Suppress your ruinous weakness and your craving for comfort; attack them from every side! Crush your desire for enjoyment; do not give it air to breathe. Be strict with yourself; do not grant your carnal ego the bribes it is restively demanding. For everything gains strength from repetition, but dies if it is not given nourishment.
But take care not to bar the front entrance to evil and at the same time leave a back door ajar, through which it can cleverly slip in, in another form.
How do you benefit if, for example, you begin to sleep on a hard mattress but instead indulge in warm baths? Or if you try to give up smoking but give free rein to your urge to prattle? Or if you deny your urge to prattle, but read exciting novels? Or if you stop reading novels but let loose your imagination and quiver in sweet melancholy?
All these are only different forms of the same thing: your insatiable craving to satisfy your own need for enjoyment.

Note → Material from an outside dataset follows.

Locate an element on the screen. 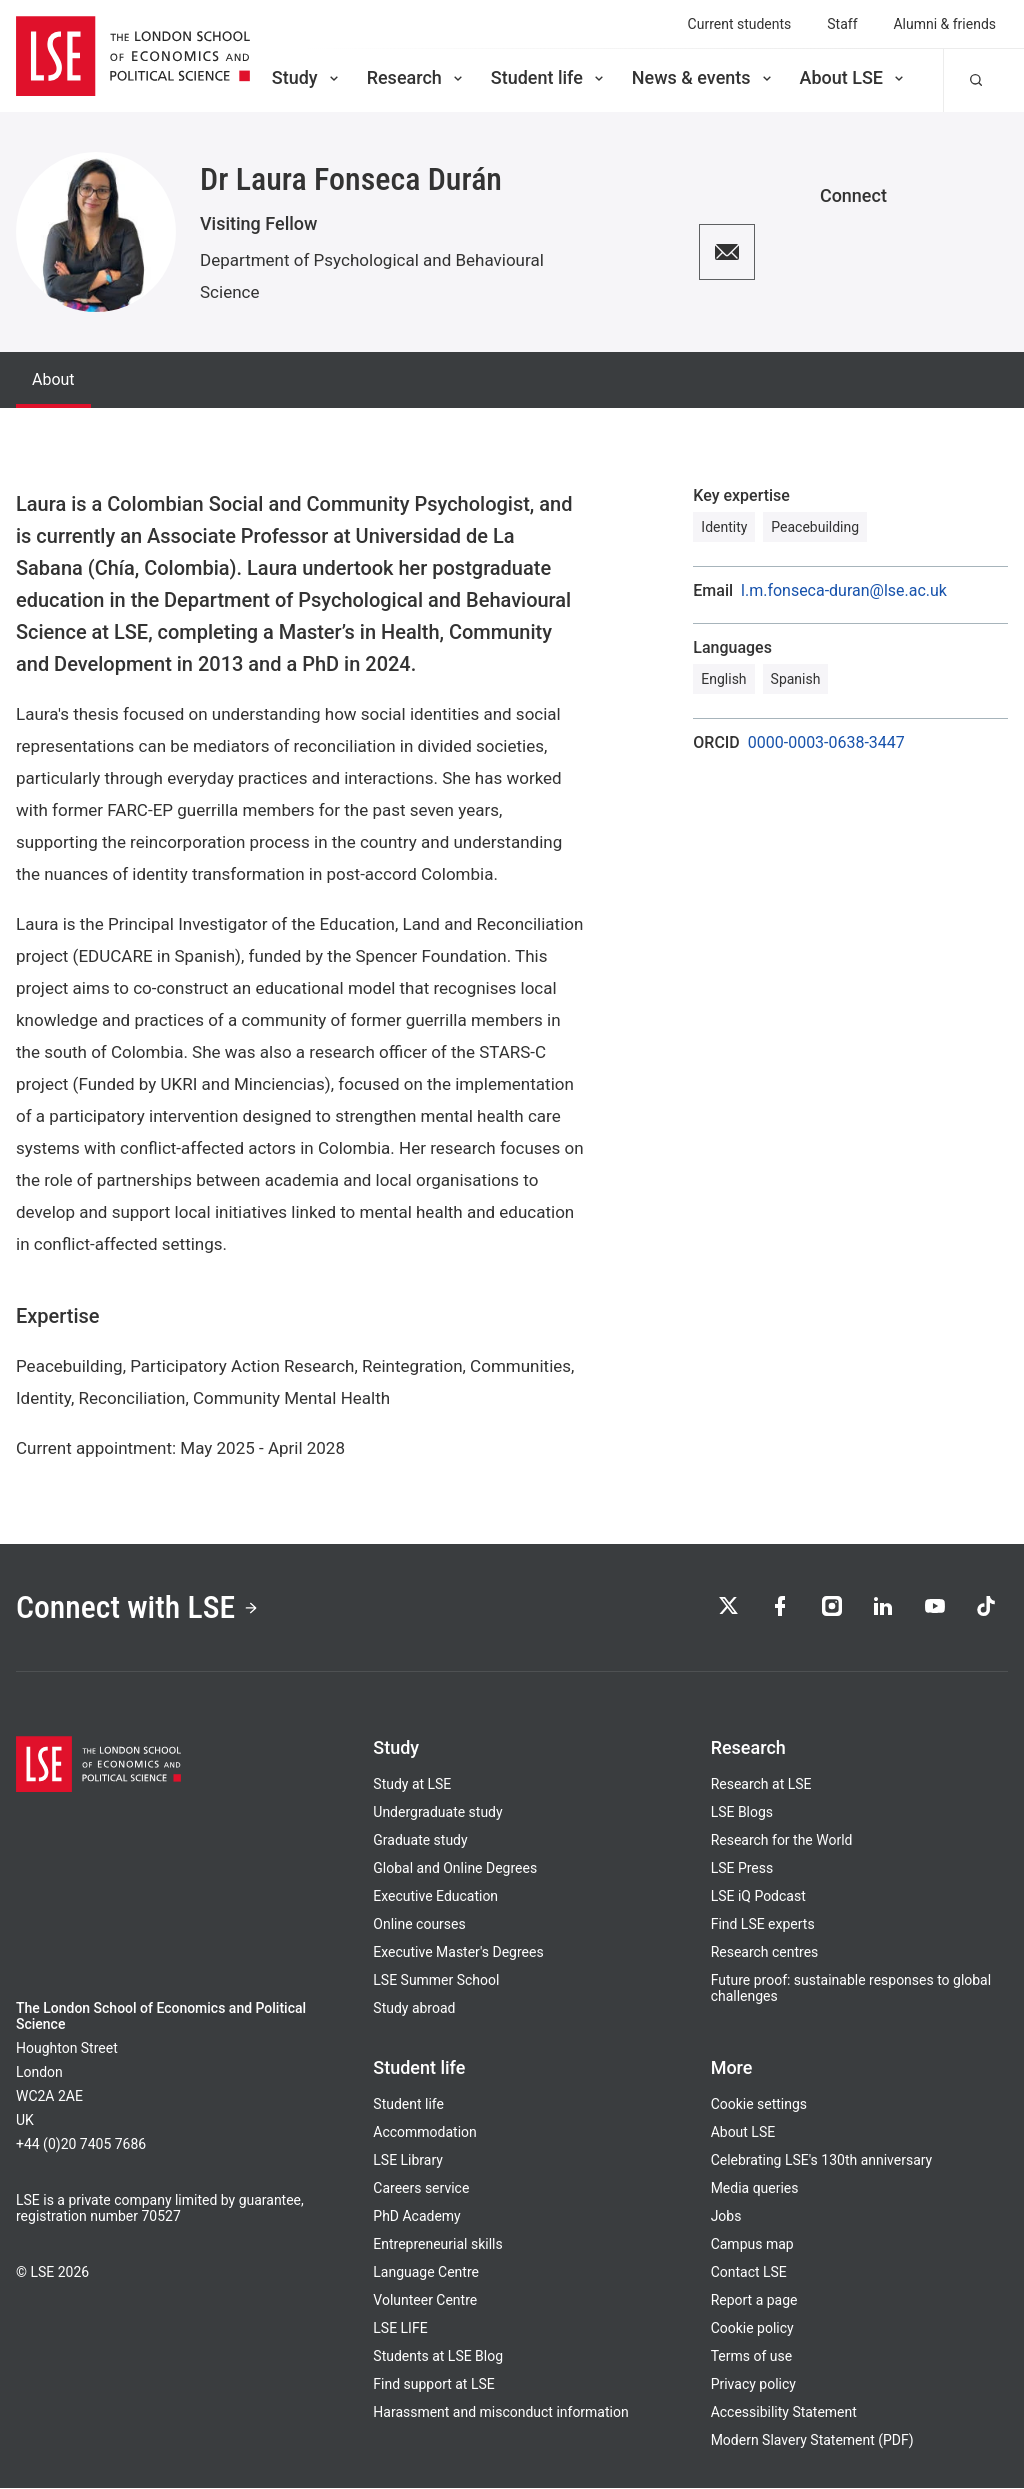 The width and height of the screenshot is (1024, 2489). Report a page is located at coordinates (754, 2301).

You must set about rooting out the very desire to have things pleasant, to get on well, to be contented. You must learn to like sadness, poverty, pain, hardship. You must learn to follow privately the Lord's bidding: not to speak empty words, not to adorn yourself, always to obey authority, not to look at a woman with desire, not to be angry and much else. For all these biddings are given us not in order for us to act as if they did not exist, but for us to follow: otherwise the Lord of mercy would not have burdened us with them. If any man will come after me, let him deny himself, He said (Matthew 16:24), thereby leaving it to each person's own will-if any man will-and to each person's endeavour: let him deny himself.